Not caring about either team in the Super Bowl this year, my attention turned to the commercials even more so than usual. Some thoughts as they aired:

  • Harrison Ford: you just look silly in an earring. And lose the goatee.
  • If you need an actor to play an agent, Jay Mohr (Jerry Maguire, "Action") is your man.
  • I'm totally on Pixar's jock, but Cars just looks dumb.
  • I haven't even seen the movie, but Brokeback Mountain now makes me think all cowboys are gay. That probably wasn't Budweiser's intention for their ad.
  • Chimps will make anything funny. The one smoking a cigar and holding a burning dollar bill? Hilarious.
  • Phillip Seymour Hoffman as the bad guy in MI:3! I mean, I was going to see this movie anyway, but now...
  • Given the show's suckitude for the past few years, "from the creator of 'Saturday Night Live'" doesn't have the cachet it once did.
  • The Go Daddy girl. Yummy.
  • Sprint's crime deterrent made me laugh.
  • "Might as well face it. You're addicted to 'Lost'." Cheesy.


Halftime: Mick & company, your pre-Tattoo You music is great, but hang it up already. Try aging with some dignity, if it's not too late. The RS logo stage was cool, though.


  • Anyone else a bit creeped out thinking about the process of the giant robot and monster getting it on so they could produce that Hummer baby?
  • More chimps!
  • I'm thinking that Taco Bell meant to have that girl be geeky, but she's damn cute. Yeah - glasses.
  • Oh, man. Sprint utilizing "Yakety Sax" from Benny Hill's show. Classic.
  • Emerald Nuts was kind of clever.
  • Nice to see McGuyver back.
  • Hey, ABC, don't dumb down society even more. Put a question mark (and not a period) after "Who wouldn't". This ain't an Abbott and Costello routine.
  • A remake of the Billy Crystal/Gregory Hines movie Running Scared? Nope.

Wow.

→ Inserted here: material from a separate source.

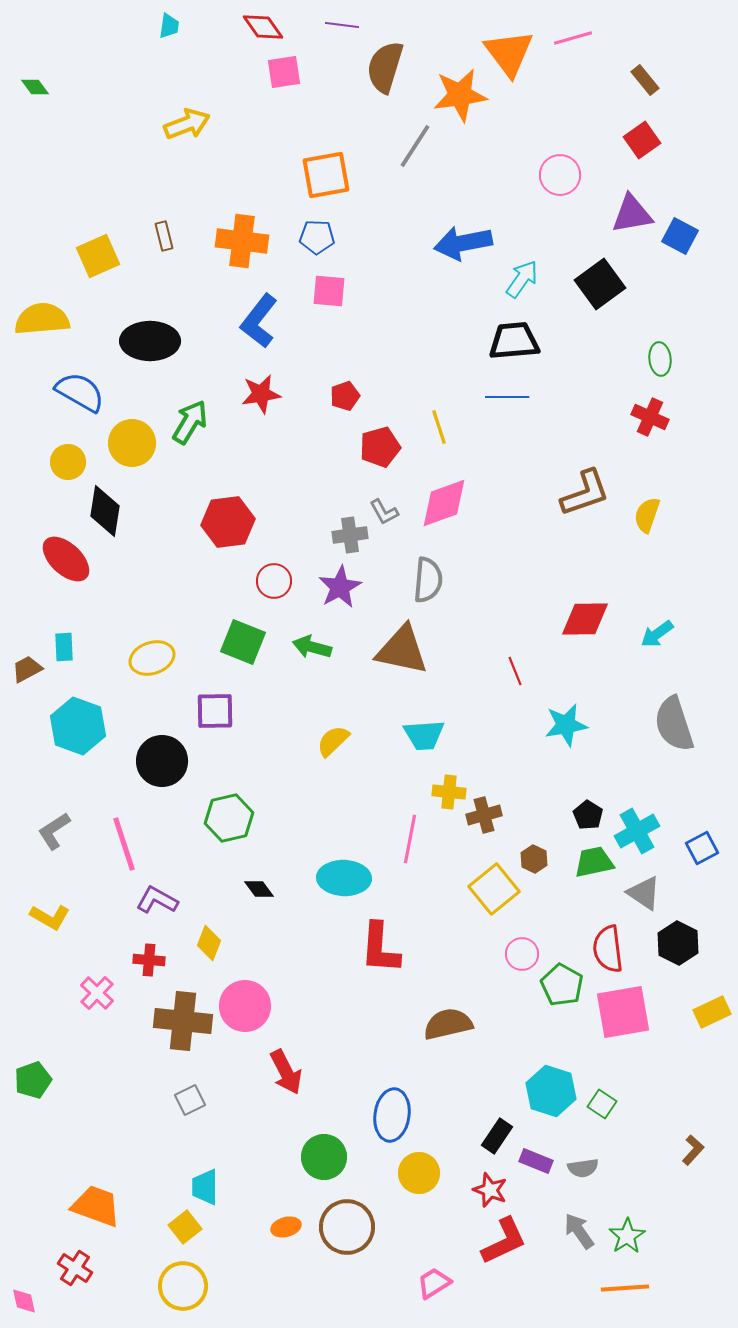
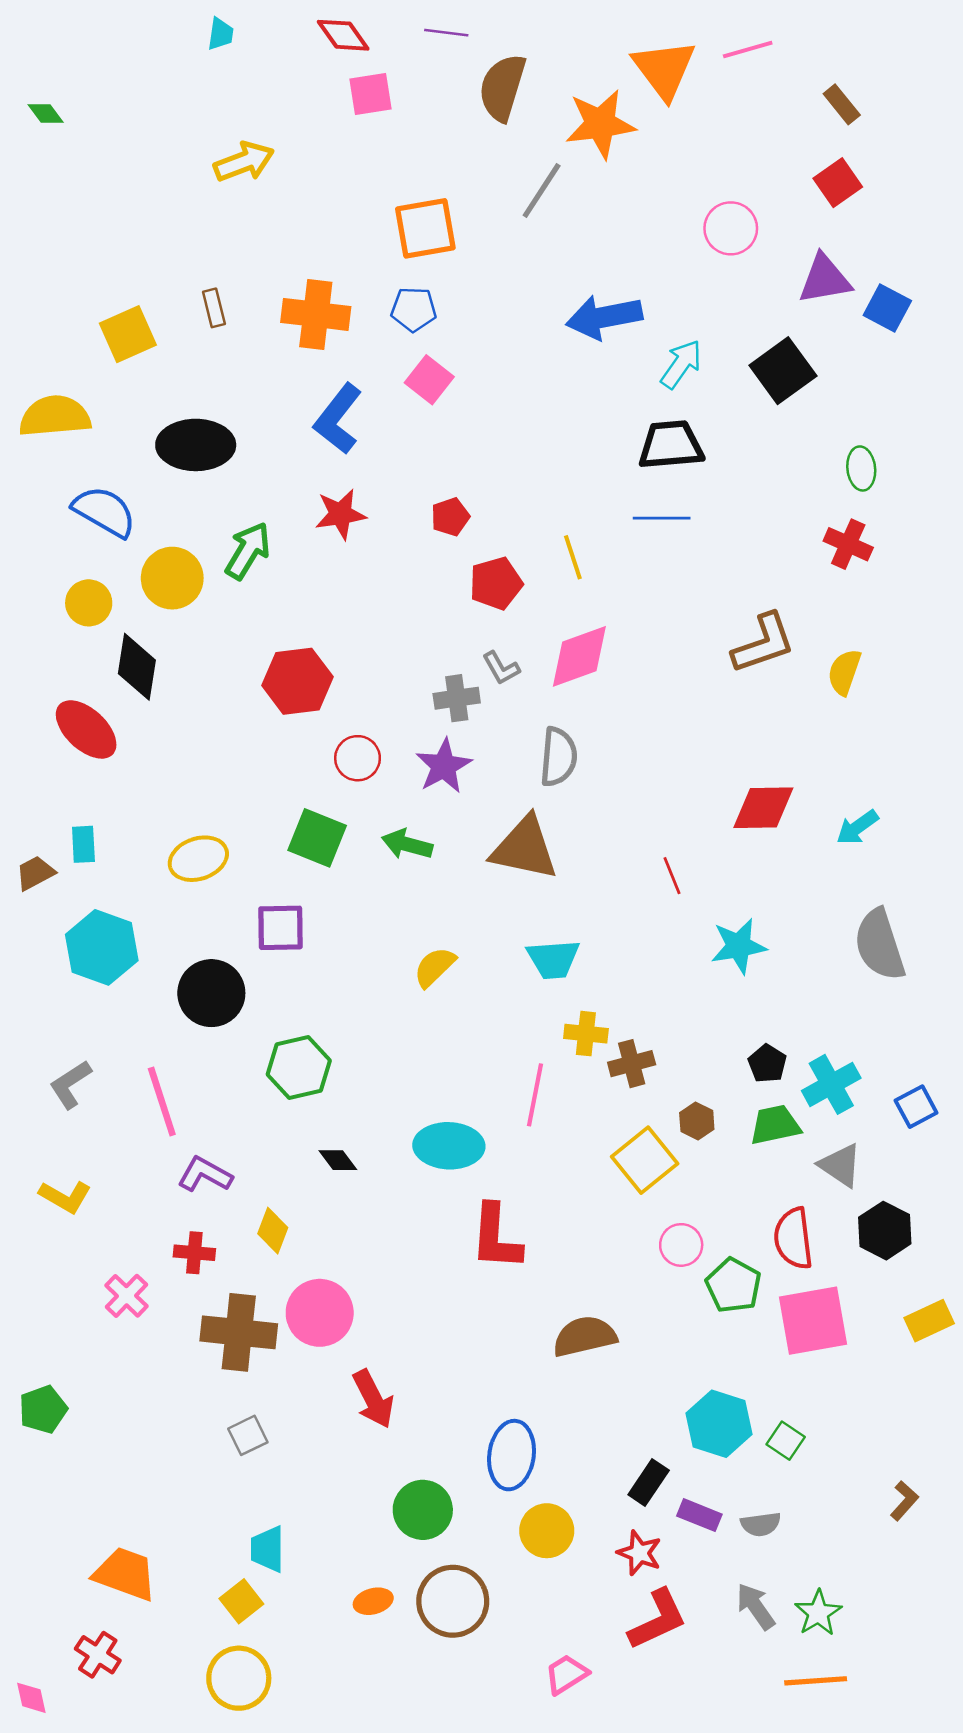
pink square: (329, 291) -> (429, 380), turned 33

What a craptacular year for Super Bowl commercials.

3 comments:

jasdye said...

um, you forgot the new Burger King nightmare-feast/fred astaire routine.

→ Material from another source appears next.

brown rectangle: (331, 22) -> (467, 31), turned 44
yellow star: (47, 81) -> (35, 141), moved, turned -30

i think the sprint 'theft-deterrent' got my vote, though.

spydrz said...

Umm, Jay Mohr was much better in Cherry Falls.

Micah said...

jasdye - Based purely on Boob Quotient, I'd have to vote for Go Daddy, but removing that factor I think the Sprint ones were my favorites, too.

spydrz - Says the only person who ever saw that movie.